## Records supplied

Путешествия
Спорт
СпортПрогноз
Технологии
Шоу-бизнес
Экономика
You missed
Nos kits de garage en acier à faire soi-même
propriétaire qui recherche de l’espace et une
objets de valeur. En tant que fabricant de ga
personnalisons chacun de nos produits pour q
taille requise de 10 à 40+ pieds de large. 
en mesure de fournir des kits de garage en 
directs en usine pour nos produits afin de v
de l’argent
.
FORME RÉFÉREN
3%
---
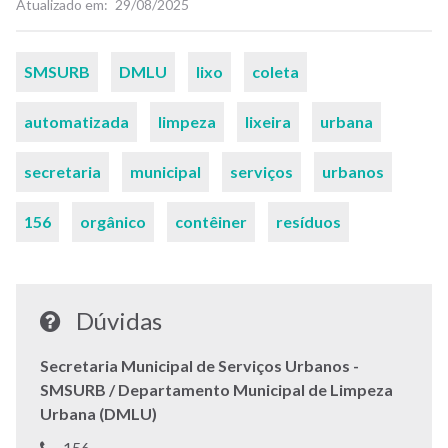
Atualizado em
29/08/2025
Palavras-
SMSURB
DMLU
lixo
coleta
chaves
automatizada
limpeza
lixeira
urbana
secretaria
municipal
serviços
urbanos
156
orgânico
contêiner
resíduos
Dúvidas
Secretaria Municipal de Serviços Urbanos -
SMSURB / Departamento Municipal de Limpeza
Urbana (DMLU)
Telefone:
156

## What you are asked to do
When the entries above show the word "kits" in a line, copy that line out.

## Problem solution
Nos kits de garage en acier à faire soi-même
en mesure de fournir des kits de garage en 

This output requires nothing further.